# PROBLEM TO SOLVE:
Please copy, exactly as they appear below, the lines from the one containing "repórteres de todo" through the one containing "Ao meio-dia, o".

*** DATA SUPPLIED ***

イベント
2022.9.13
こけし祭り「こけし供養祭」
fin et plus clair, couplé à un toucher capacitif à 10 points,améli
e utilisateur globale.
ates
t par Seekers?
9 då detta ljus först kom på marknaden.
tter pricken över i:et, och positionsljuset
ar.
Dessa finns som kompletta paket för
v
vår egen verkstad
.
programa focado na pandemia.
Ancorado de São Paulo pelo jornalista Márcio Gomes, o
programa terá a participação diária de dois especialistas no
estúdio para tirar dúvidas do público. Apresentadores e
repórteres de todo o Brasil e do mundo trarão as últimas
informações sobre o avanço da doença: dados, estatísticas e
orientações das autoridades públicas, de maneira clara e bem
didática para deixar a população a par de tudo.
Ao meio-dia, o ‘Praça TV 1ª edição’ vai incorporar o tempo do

*** End of DATA SUPPLIED ***
*** DATA SUPPLIED ***

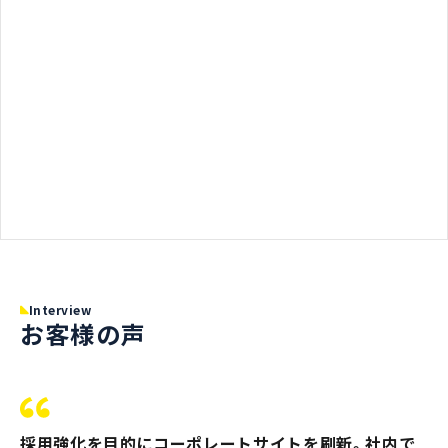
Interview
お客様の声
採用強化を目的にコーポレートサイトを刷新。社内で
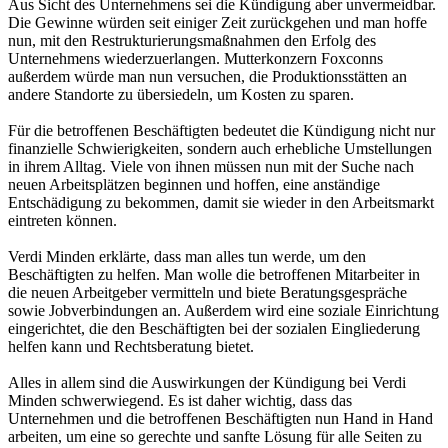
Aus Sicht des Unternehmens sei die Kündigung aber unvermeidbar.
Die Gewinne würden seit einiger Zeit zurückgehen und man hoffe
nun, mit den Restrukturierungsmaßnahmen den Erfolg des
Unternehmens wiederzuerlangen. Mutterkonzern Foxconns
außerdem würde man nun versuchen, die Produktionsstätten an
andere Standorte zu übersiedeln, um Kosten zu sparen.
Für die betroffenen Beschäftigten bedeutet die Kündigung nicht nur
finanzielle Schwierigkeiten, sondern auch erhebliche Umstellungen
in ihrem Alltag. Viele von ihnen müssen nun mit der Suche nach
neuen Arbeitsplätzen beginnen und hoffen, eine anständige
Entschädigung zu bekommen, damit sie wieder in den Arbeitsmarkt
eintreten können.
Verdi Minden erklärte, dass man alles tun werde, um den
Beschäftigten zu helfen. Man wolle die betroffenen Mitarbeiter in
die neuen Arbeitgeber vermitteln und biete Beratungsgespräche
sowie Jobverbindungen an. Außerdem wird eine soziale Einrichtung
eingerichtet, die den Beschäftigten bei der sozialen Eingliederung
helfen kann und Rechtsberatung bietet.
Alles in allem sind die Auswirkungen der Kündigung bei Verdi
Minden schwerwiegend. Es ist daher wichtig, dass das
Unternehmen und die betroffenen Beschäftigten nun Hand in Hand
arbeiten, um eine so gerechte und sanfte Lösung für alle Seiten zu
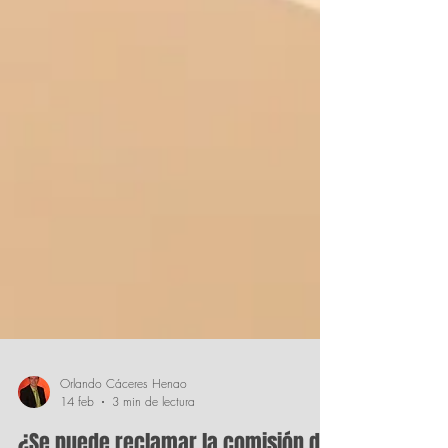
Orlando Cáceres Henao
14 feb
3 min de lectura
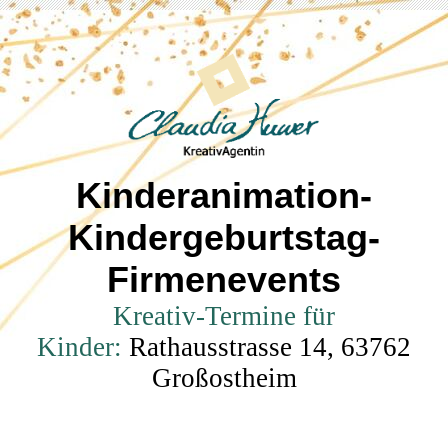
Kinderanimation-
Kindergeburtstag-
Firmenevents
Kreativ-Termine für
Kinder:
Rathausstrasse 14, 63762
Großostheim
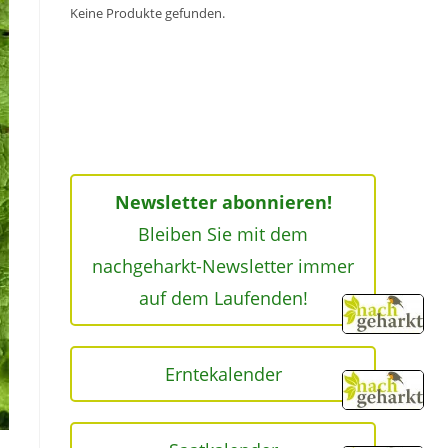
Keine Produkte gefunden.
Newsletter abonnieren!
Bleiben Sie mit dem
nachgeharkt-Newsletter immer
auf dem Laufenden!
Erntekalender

*** End of DATA SUPPLIED ***
*** DATA SUPPLIED ***

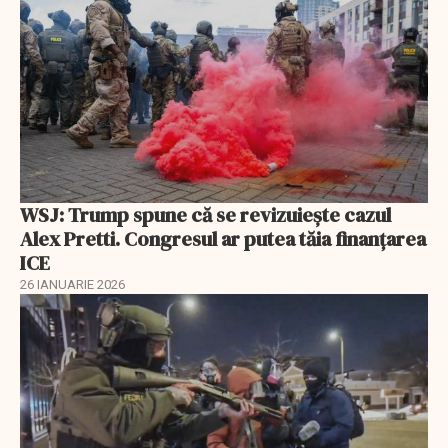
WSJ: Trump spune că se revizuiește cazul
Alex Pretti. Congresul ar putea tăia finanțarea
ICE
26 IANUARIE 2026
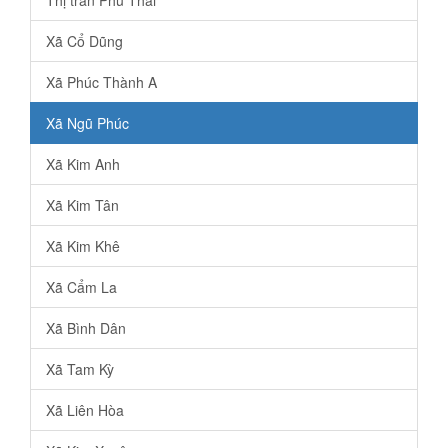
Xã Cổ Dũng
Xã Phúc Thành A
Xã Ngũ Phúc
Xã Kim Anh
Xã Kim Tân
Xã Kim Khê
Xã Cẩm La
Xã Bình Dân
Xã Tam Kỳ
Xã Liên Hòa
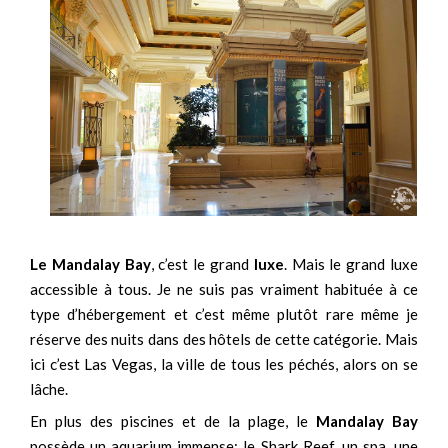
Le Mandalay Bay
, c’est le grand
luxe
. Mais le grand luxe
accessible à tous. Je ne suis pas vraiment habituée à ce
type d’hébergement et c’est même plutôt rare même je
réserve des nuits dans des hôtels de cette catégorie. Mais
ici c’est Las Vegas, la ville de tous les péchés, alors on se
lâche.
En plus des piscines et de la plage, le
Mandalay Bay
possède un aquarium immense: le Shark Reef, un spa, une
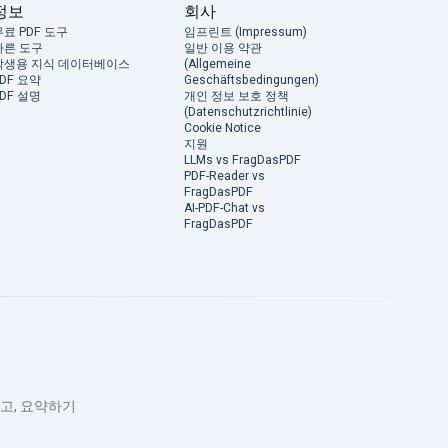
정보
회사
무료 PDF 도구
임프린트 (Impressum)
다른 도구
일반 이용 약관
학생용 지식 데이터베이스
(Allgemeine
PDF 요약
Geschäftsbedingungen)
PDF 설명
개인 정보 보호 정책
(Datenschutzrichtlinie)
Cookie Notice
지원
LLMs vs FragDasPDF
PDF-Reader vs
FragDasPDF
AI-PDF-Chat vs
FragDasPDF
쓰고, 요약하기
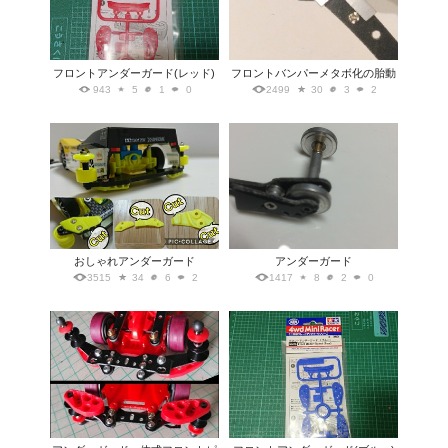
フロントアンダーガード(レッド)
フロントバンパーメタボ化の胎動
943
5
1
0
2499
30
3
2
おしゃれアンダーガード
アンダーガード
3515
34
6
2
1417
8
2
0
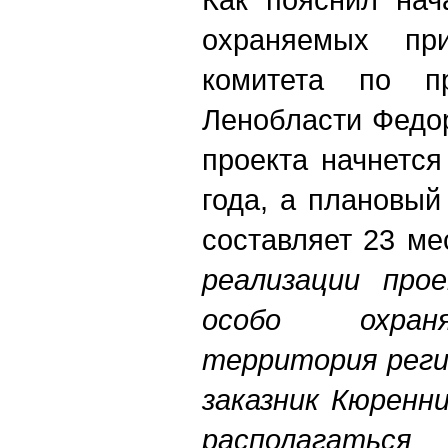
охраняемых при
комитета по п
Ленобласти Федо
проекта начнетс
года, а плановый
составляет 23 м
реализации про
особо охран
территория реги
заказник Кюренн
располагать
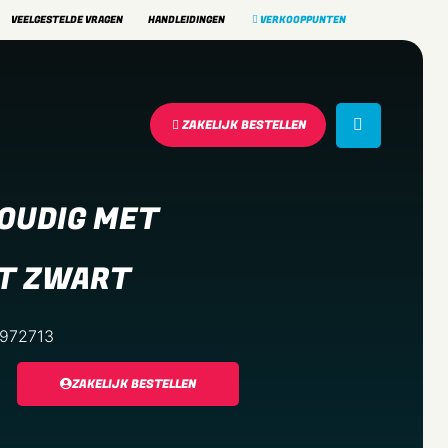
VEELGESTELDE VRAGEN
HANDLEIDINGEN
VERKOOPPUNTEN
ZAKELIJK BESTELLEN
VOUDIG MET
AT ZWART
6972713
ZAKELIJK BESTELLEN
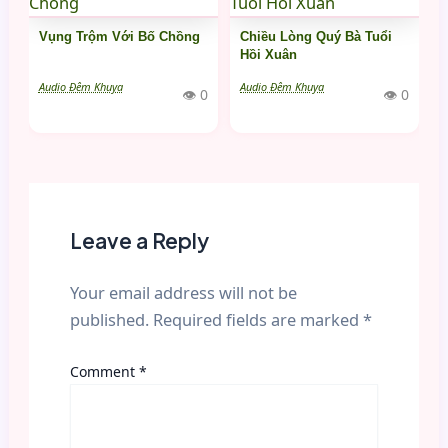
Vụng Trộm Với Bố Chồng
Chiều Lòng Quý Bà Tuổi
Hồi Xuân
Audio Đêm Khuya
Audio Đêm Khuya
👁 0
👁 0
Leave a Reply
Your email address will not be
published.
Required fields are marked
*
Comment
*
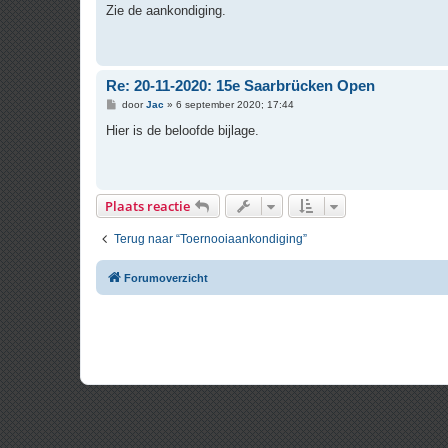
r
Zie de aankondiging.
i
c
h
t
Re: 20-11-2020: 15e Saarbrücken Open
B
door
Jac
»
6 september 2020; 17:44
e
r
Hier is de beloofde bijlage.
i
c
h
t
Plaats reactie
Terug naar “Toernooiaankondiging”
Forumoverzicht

*** End of DATA SUPPLIED ***

# RESULT:
repórteres de todo o Brasil e do mundo trarão as últimas
informações sobre o avanço da doença: dados, estatísticas e
orientações das autoridades públicas, de maneira clara e bem
didática para deixar a população a par de tudo.
Ao meio-dia, o ‘Praça TV 1ª edição’ vai incorporar o tempo do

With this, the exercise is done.